A história da família é contada em detalhes por Graciéla que leva, em média, uma hora e meia para explicar os costumes e tradições da época. Temos a visita de muitas escolas pomerodenses e, também, de outros municípios. É importante conservar o espaço para que as crianças possam voltar no tempo e, com isso, valorizar ao que tem, ressalta.

E o valor a ser dado ao tempo atual começa com as facilidades do mundo moderno, que antigamente não podiam ser observadas. Isso, nos mais diversos quesitos, desde energia elétrica até material escolar, vestuário e higiene pessoal. Não havia cadernos, apenas pequenas lousas para anotar, decorar e estudar. Além disso, energia elétrica não era uma realidade como atualmente, sem falar nos banheiros que ficavam localizados do lado de fora de casa e os banhos que eram efetuados semanalmente, em banheiros, e nos demais dias apenas um banho com panos molhados nas partes íntimas e pelo corpo, revela.

A viagem pelo tempo começa logo ao chegar ao local, que com grama verde, roda dágua e lago, possui também um acesso de pedras a grande varanda, tradicional nas antigas casas de enxaimel.

Ao subir os quatro degraus de pedra, é possível avaliar e observar a grande sala com móveis, fotografias, artigos e uma grande árvore genealógica da família de Carl Weege. A árvore está atualizada e vai até a sexta geração da família.

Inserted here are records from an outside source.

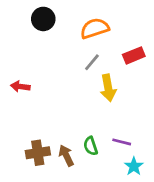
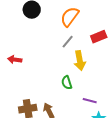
orange semicircle: (95, 28) -> (70, 17), turned -35
green semicircle: (91, 146) -> (67, 83), moved

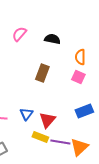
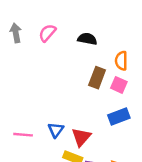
brown rectangle: (42, 73) -> (97, 78), moved
blue rectangle: (84, 111) -> (119, 116), moved

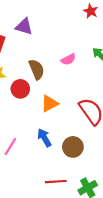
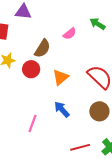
brown semicircle: (37, 69) -> (42, 48), turned 66
brown circle: (73, 147) -> (99, 111), moved

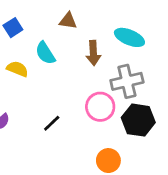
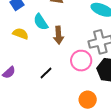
brown arrow: (93, 53) -> (59, 35), moved

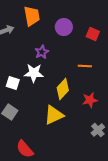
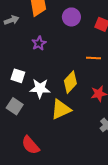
purple star: (42, 52) -> (39, 43), moved
white star: (34, 73) -> (40, 88), moved

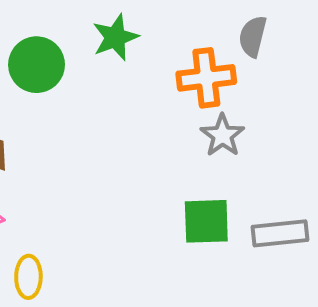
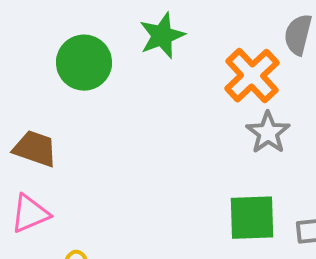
orange cross: (206, 78) -> (252, 76), turned -36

As salas eram grandes e espaçosas, pois, antes da existência dos clubes, as festas de casamento e baile eram efetuadas nas residências e, por isso, o grande espaço, relata.

Ainda no piso inferior é possível encontrar dois quartos antes de se chegar à cozinha. O quarto do casal eram os maiores, em sua maioria. Neste, específico, há um guarda-roupa com algumas peças de roupas, a cama com colchão de palha de milho, a penteadeira com objetos de uso pessoal, cabideiro, baús e um penico, que era deixado embaixo das camas para que não houvesse necessidade de sair durante a noite, uma vez que os banheiros ficavam do lado de fora da casa, relata.

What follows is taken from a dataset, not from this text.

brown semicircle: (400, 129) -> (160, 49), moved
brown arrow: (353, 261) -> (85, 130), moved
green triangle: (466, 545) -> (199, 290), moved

O outro quarto era o das meninas e dos filhos menores. As camas eram pequenas, se comparadas com os dias atuais, dizem que é porque eles dormiam encolhidos. Neste ambiente há uma cama de solteiro, um berço e um penico. Também é possível observar o material escolar utilizado na época, sendo a mochila e a pequena lousa, conta.

Assim como a maioria das casas em enxaimel, a cozinha ficava nos fundos da residência. Na cozinha podem ser observadas diversas peças utilizadas pela família, como a mesa de jantar, o fogão a lenha, os armários e diversas louças. A grande maioria era pintada à mão e trazida da Alemanha. Alguns talheres eram feitos de chifres de animais e também se encontram neste espaço. A curiosidade, principalmente, dos alunos é em relação à falta de pia para lavar a louça. Antigamente não havia isso, e a bacia para a execução da tarefa ficava na cozinha e era preenchida com água quando necessário, relata.

A casa também possui sótão, que, neste caso, era utilizado como o quarto dos meninos. Aqui em cima podemos notar bem a colocação das telhas, que eram encaixadas. Também podemos observar o vão entre o teto e as paredes, que tornavam o local muito frio e com grande correnteza de ar. O local também era utilizado para secar roupas, tendo em vista que o calor absorvido pelas telhas secava as peças rapidamente, comenta.

Do lado de fora da casa, ainda pode-se observar o rancho com moenda de cana-de-açúcar e o prédio da atafona (moinho de fubá de milho). No rancho também o gado era utilizado para girar a moenda e moer a cana. Já na atafona, que aqui está completa e ainda funciona, a energia era proveniente de roda dágua. Há uma miniatura que reproduz a original e que é ligada para demonstração de funcionamento aos visitantes, explica Graciéla.

Muito mais do que uma construção antiga ou objetos de uma família, a Casa do Imigrante Carl Weege conta a história de uma família, mas vivida também por muitos outros imigrantes pomeranos em nossa cidade. Vale a pena conhecer e saber um pouco mais sobre antigos costumes e vivências.